(Data extracted from a collection)
++++++++++++++++++++
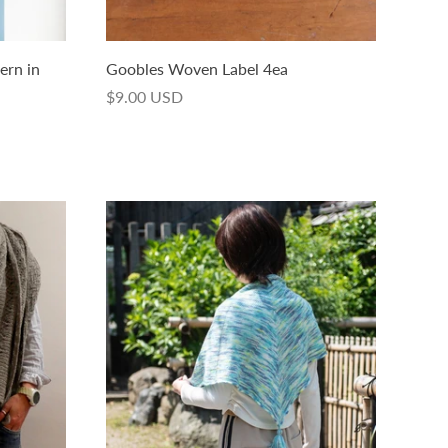
tern in
Goobles Woven Label 4ea
$9.00 USD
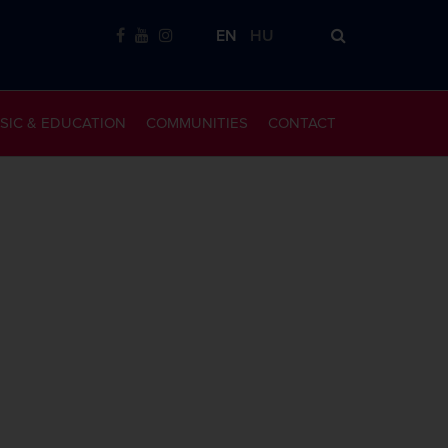
EN
HU
SIC & EDUCATION
COMMUNITIES
CONTACT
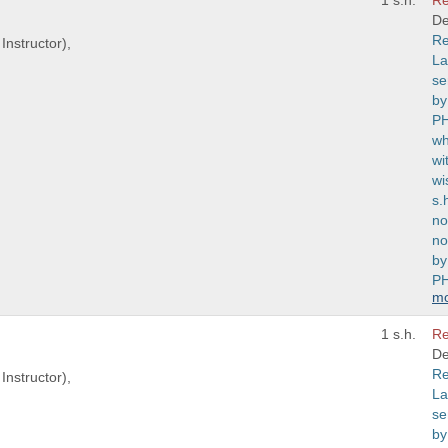
1 s.h.
Re
De
Re
Instructor),
La
se
by
PH
wh
wi
wi
s.
no
no
by
PH
m
1 s.h.
Re
De
Re
Instructor),
La
se
by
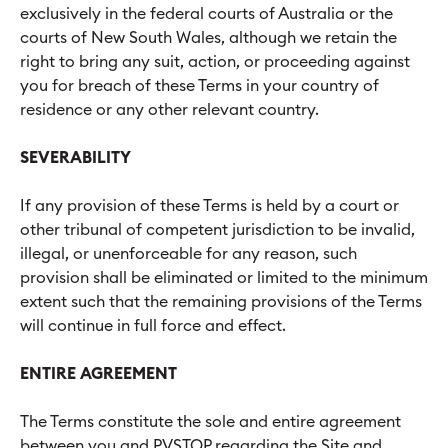
exclusively in the federal courts of Australia or the
courts of New South Wales, although we retain the
right to bring any suit, action, or proceeding against
you for breach of these Terms in your country of
residence or any other relevant country.
SEVERABILITY
If any provision of these Terms is held by a court or
other tribunal of competent jurisdiction to be invalid,
illegal, or unenforceable for any reason, such
provision shall be eliminated or limited to the minimum
extent such that the remaining provisions of the Terms
will continue in full force and effect.
ENTIRE AGREEMENT
The Terms constitute the sole and entire agreement
between you and PVSTOP regarding the Site and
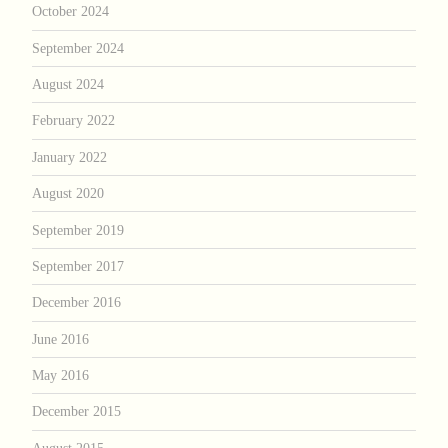
October 2024
September 2024
August 2024
February 2022
January 2022
August 2020
September 2019
September 2017
December 2016
June 2016
May 2016
December 2015
August 2015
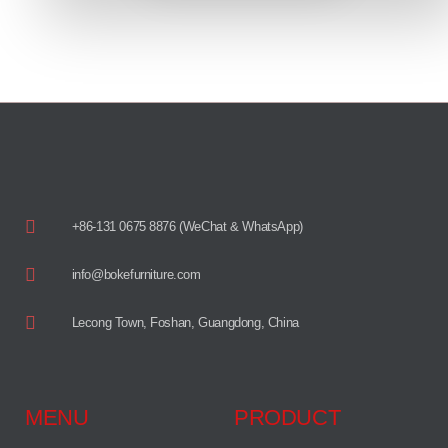
+86-131 0675 8876 (WeChat & WhatsApp)
info@bokefurniture.com
Lecong Town, Foshan, Guangdong, China
MENU
PRODUCT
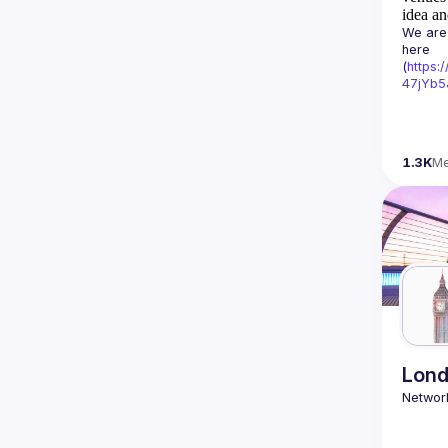
idea an
We are 
here 
(
https:
47jYb5
1.3K
M
Lond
++++++++++++++++++++
> _Work to be completed_:
Within the entries above, how many lines include the word "Terms"? Respond with the number only.

> _Response for this exercise_:
4